Monday, Dec. 10, 1945

Bells & Whistles

A director at Schenectady's WGY wanted a noise that sounded like a door slamming--so he slapped two pieces of wood together. That was probably radio's first sound effect. Since then (1922), harried, inventive technicians have livened up many a drooping air show with ingenious noises. Last week, one of them got better effects than he bargained for.

CBS Soundman Carl Pezzuto forgot to close his third floor Manhattan window before testing the Texaco Fire Chief siren and bell. A crowd gathered in the street below and two cops with guns drawn barged into the sound studio. Few radio sound effects get such startling results, but radio's noises today are often as well known as its stars.
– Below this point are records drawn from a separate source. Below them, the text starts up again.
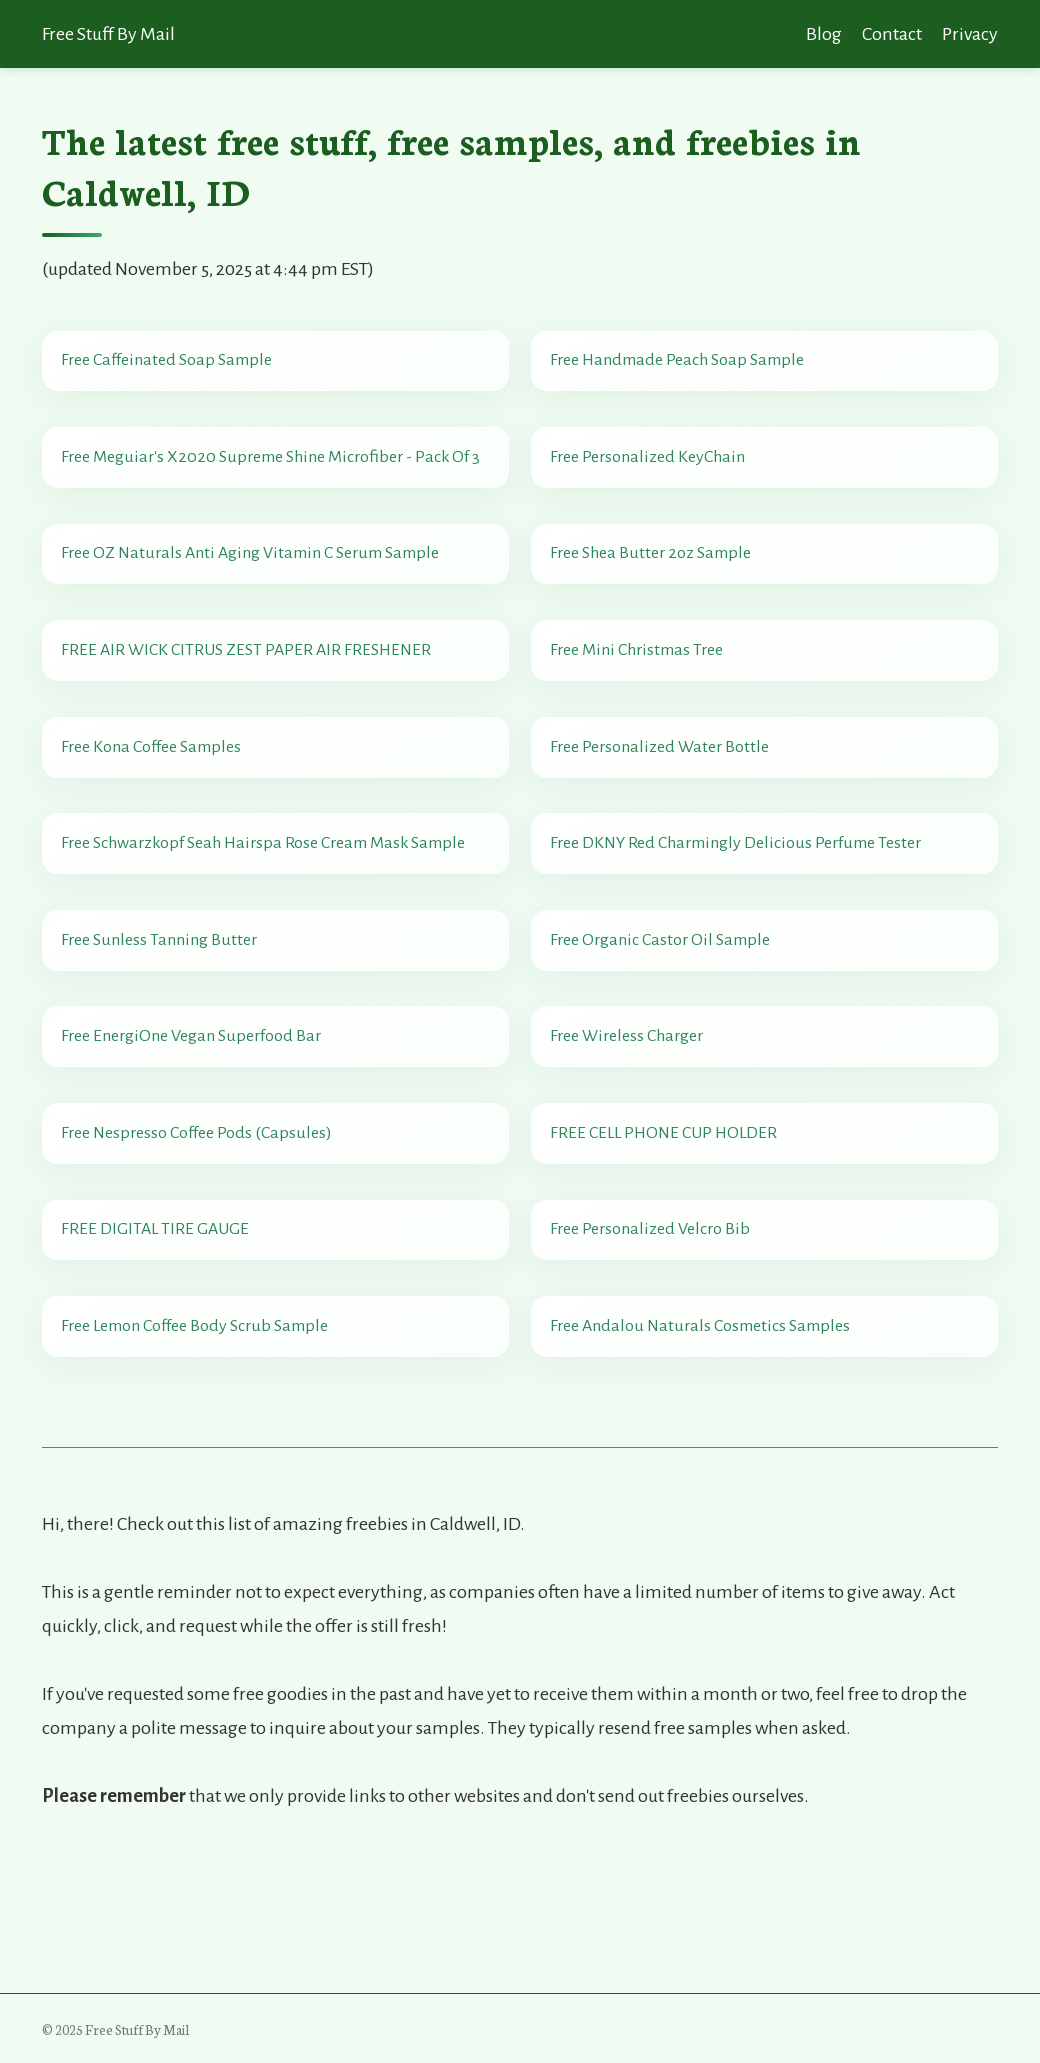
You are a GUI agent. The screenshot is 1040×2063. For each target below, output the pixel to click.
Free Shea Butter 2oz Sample (653, 582)
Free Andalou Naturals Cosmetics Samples (703, 1448)
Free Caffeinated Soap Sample (169, 366)
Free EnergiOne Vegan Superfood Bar (194, 1124)
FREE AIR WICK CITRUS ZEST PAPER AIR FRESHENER (249, 691)
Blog (824, 34)
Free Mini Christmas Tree (639, 691)
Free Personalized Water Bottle (662, 799)
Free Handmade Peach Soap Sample (680, 366)
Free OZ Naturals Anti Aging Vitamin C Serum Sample (253, 582)
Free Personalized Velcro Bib (653, 1340)
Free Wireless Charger (629, 1124)
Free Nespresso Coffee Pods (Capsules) (199, 1232)
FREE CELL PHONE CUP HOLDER (666, 1232)
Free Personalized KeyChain (650, 474)
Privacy (970, 34)
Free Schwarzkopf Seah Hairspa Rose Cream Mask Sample (266, 907)
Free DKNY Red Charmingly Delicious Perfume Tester (738, 907)
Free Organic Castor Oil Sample (663, 1015)
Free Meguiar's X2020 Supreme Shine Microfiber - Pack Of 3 (273, 474)
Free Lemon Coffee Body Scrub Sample (197, 1448)
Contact (892, 34)
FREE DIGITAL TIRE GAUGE (158, 1340)
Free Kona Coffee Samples (154, 799)
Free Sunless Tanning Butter (162, 1015)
P: Fibber McGee's cluttered closet is one of the best known. NBC's Tom Horan of Chicago invented it. He used a set of studio chairs resembling a back stoop, piled each step high with old shoes, bowling pins, tennis rackets, bird cages, roller skates, broken dishes and iron scraps.

P: Jack Benny keeps three soundmen hopping every time he enters the mythical safe-deposit vault beneath his house. The soundmen squeak doors, blow sirens, ring bells and toot horns to further the legend of Benny's penny-pinching. Studio audiences find it sidesplitting.

P: Toughest sound to fake is applause. And no hocus-pocus has yet matched the true click of a closing door. Result: studios keep large collections of various-sized doors to open & shut on cue.

P: Most up-to-date sound: an atomic bomb explosion, as used in Mutual's The Human Adventure. This was a synthesis of three recorded noises: a dynamite blast, escaping steam and the clatter of a boiler room.